[WHAT YOU NEED TO DO]
Where the data below begins, start retyping exactly, and end on the line with "3 Dicembre 2020", which is included; no picture goes in.

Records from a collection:
______
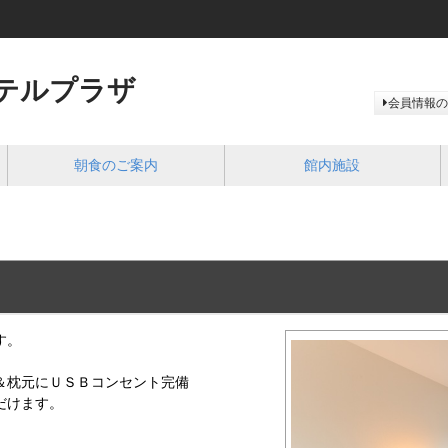
テルプラザ
会員情報の
朝食のご案内
館内施設
す。
機＆枕元にＵＳＢコンセント完備
だけます。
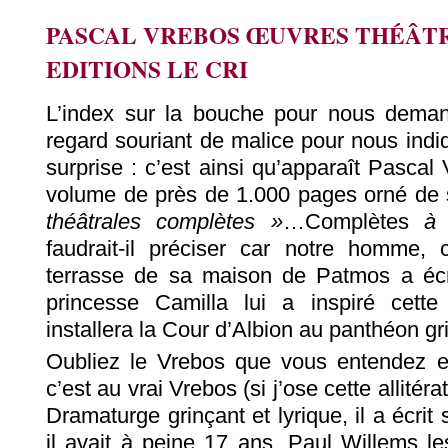
PASCAL VREBOS ŒUVRES THÉÂT
EDITIONS LE CRI
L’index sur la bouche pour nous demande
regard souriant de malice pour nous indi
surprise : c’est ainsi qu’apparaît Pascal
volume de près de 1.000 pages orné de 
théâtrales complètes »
…Complètes
à 
faudrait-il préciser car notre homme
terrasse de sa maison de Patmos a écr
princesse Camilla lui a inspiré cette
installera la Cour d’Albion au panthéon g
Oubliez le Vrebos que vous entendez et
c’est au vrai Vrebos (si j’ose cette allitér
Dramaturge grinçant et lyrique, il a écri
il avait à peine 17 ans. Paul Willems les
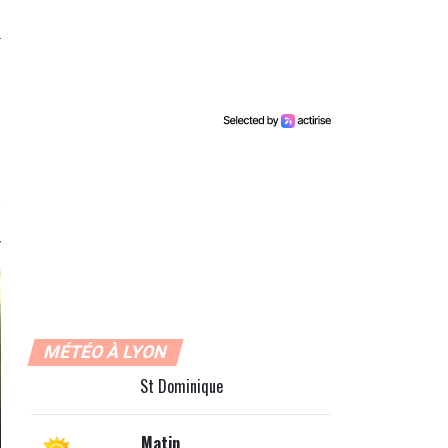
MÉTÉO À LYON
St Dominique
Matin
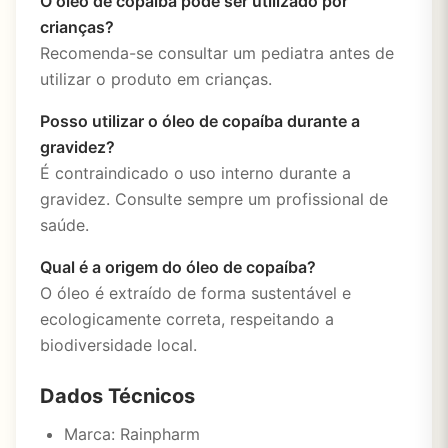
O óleo de copaíba pode ser utilizado por
crianças?
Recomenda-se consultar um pediatra antes de
utilizar o produto em crianças.
Posso utilizar o óleo de copaíba durante a
gravidez?
É contraindicado o uso interno durante a
gravidez. Consulte sempre um profissional de
saúde.
Qual é a origem do óleo de copaíba?
O óleo é extraído de forma sustentável e
ecologicamente correta, respeitando a
biodiversidade local.
Dados Técnicos
Marca: Rainpharm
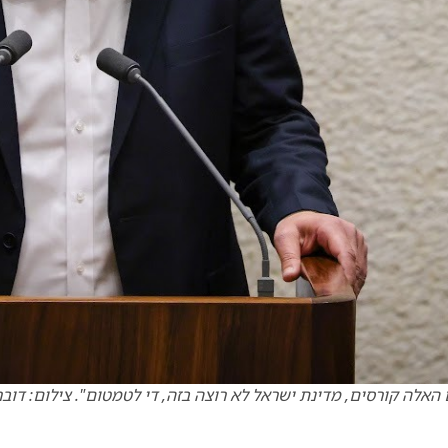
אלה קורסים, מדינת ישראל לא רוצה בזה, די לטמטום". צילום: דוב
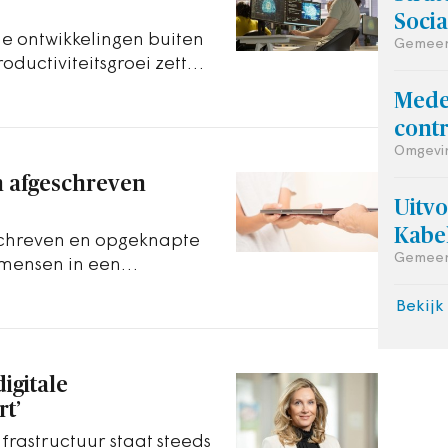
Soci
he ontwikkelingen buiten
Gemeent
ductiviteitsgroei zetten
Mede
contr
Omgevin
n afgeschreven
Uitv
Kabe
eschreven en opgeknapte
Gemeen
mensen in een
Bekijk
digitale
rt’
nfrastructuur staat steeds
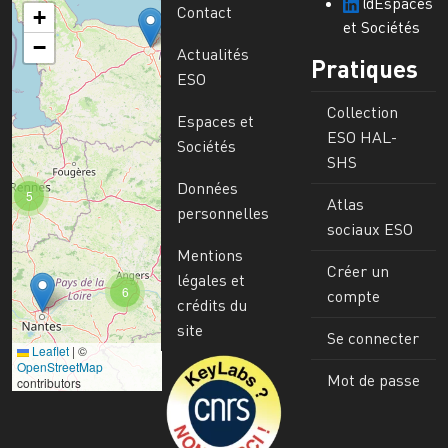
@Espaces
Contact
+
et Sociétés
−
Actualités
Pratiques
ESO
Collection
Espaces et
ESO HAL-
Sociétés
SHS
Données
5
Atlas
personnelles
sociaux ESO
Mentions
Créer un
légales et
6
compte
crédits du
site
Se connecter
Leaflet
|
©
Image
OpenStreetMap
Mot de passe
contributors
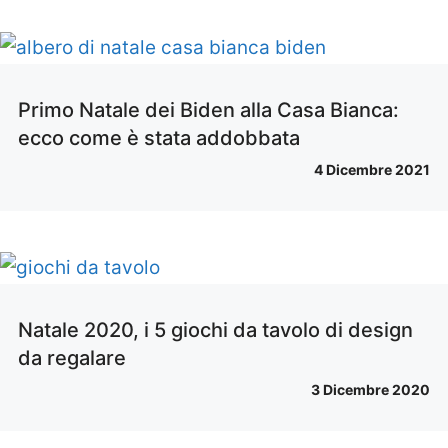
Primo Natale dei Biden alla Casa Bianca:
ecco come è stata addobbata
4 Dicembre 2021
Natale 2020, i 5 giochi da tavolo di design
da regalare
3 Dicembre 2020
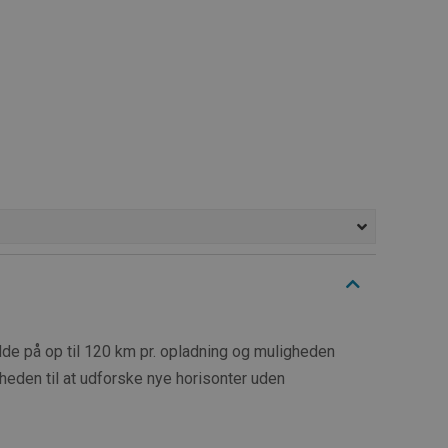
 på op til 120 km pr. opladning og muligheden
friheden til at udforske nye horisonter uden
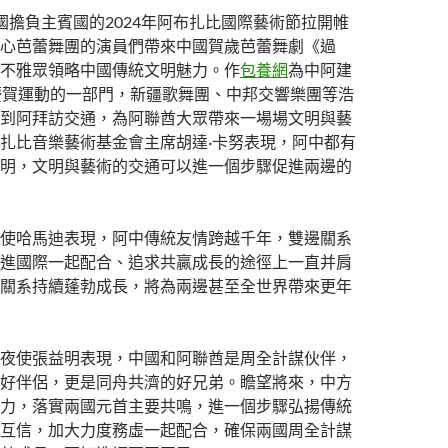
國擔負主賓國的2024年阿布扎比國際藝術節拉開帷
心芭蕾舞團的演員們帶來中國賀歲芭蕾舞劇《過
不雅眾領略中國傳統文明魅力。作
包養網
為中阿建
慶賀運動的一部門，新疆歌舞團、中邦交響樂團等浩
到阿拜訪交通，為阿聯酋大眾帶來一場場文明與藝
扎比音樂藝術基金會主席胡達·卡努表現，阿中都有
明，文明與藝術的交通可以進一個步驟促進兩邊的
使哈馬迪表現，阿中傳統友情跨越千年，雙邊關系
進國際一起配合、追求共贏成長的途徑上一直并肩
關系持續蓬勃成長，將為兩邊甚至全世界帶來更年
夜使張益明表現，中國和阿聯酋是周全計謀伙伴，
好伴侶，更是同舟共濟的好兄弟。瞻望將來，中方
力，落實兩國元首主要共鳴，進一個步驟弘揚傳統
互信，加大力度務虛一起配合，確保兩國周全計謀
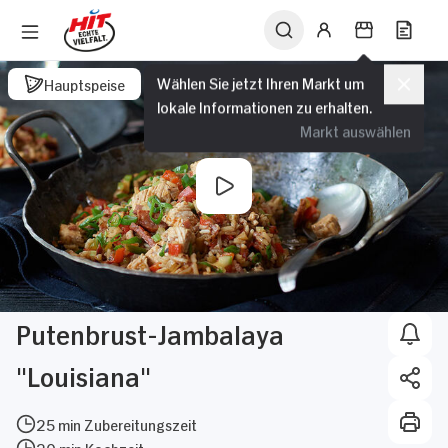
Wählen Sie jetzt Ihren Markt um
Hauptspeise
lokale Informationen zu erhalten.
Markt auswählen
Putenbrust-Jambalaya
"Louisiana"
25 min Zubereitungszeit
20 min Kochzeit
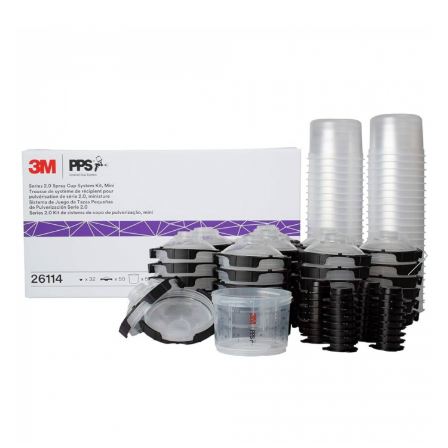
Protectie piele
Protectie vizuala
Vopsire
Sisteme si pahare PPS
Pahare de amestec
Curatare
Tinichigerie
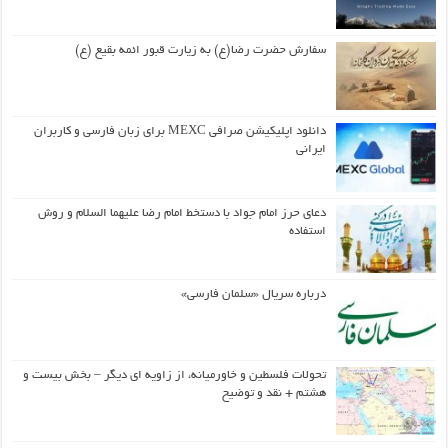
سفارش حضرت رضا(ع) به زیارت قبور ائمه بقیع (ع)
دانلود اپلیکیشن صرافی MEXC برای زبان فارسی و کاربران
ایرانی
دعای حرز امام جواد با دستخط امام رضا علیهما السلام و روش
استفاده
درباره سریال «سلمان فارسی»
تحولات فلسطین و خاورمیانه، از زاویه ای دیگر – بخش بیست و
هشتم + نقد و توضیح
______
[REPLY TO THE EXERCISE]
テルプラザ
会員情報の
朝食のご案内
館内施設
す。
機＆枕元にＵＳＢコンセント完備
だけます。
PASCAL VREBOS ŒUVRES THÉÂT
EDITIONS LE CRI
L’index sur la bouche pour nous demande
regard souriant de malice pour nous indi
surprise : c’est ainsi qu’apparaît Pascal
volume de près de 1.000 pages orné de 
théâtrales complètes »
…Complètes
à 
faudrait-il préciser car notre homme
terrasse de sa maison de Patmos a écr
princesse Camilla lui a inspiré cette
installera la Cour d’Albion au panthéon g
Oubliez le Vrebos que vous entendez et
c’est au vrai Vrebos (si j’ose cette allitér
Dramaturge grinçant et lyrique, il a écri
il avait à peine 17 ans. Paul Willems les
MÉTÉO À LYON
St Dominique
Matin
O óleo de copaíba pode ser utilizado por
crianças?
Recomenda-se consultar um pediatra antes de
utilizar o produto em crianças.
Posso utilizar o óleo de copaíba durante a
gravidez?
É contraindicado o uso interno durante a
gravidez. Consulte sempre um profissional de
saúde.
Qual é a origem do óleo de copaíba?
O óleo é extraído de forma sustentável e
ecologicamente correta, respeitando a
biodiversidade local.
Dados Técnicos
Marca: Rainpharm
אלה קורסים, מדינת ישראל לא רוצה בזה, די לטמטום". צילום: דוב
Soci
he ontwikkelingen buiten
Gemeent
ductiviteitsgroei zetten
Mede
contr
Omgevin
n afgeschreven
Uitv
Kabe
eschreven en opgeknapte
Gemeen
mensen in een
Bekijk
digitale
rt’
nfrastructuur staat steeds
@Espaces
Contact
+
et Sociétés
−
Actualités
Pratiques
ESO
Collection
Espaces et
ESO HAL-
Sociétés
SHS
Données
5
Atlas
personnelles
sociaux ESO
Mentions
Créer un
légales et
6
compte
crédits du
site
Se connecter
Leaflet
|
©
Image
OpenStreetMap
Mot de passe
contributors
Primo Natale dei Biden alla Casa Bianca:
ecco come è stata addobbata
4 Dicembre 2021
Natale 2020, i 5 giochi da tavolo di design
da regalare
3 Dicembre 2020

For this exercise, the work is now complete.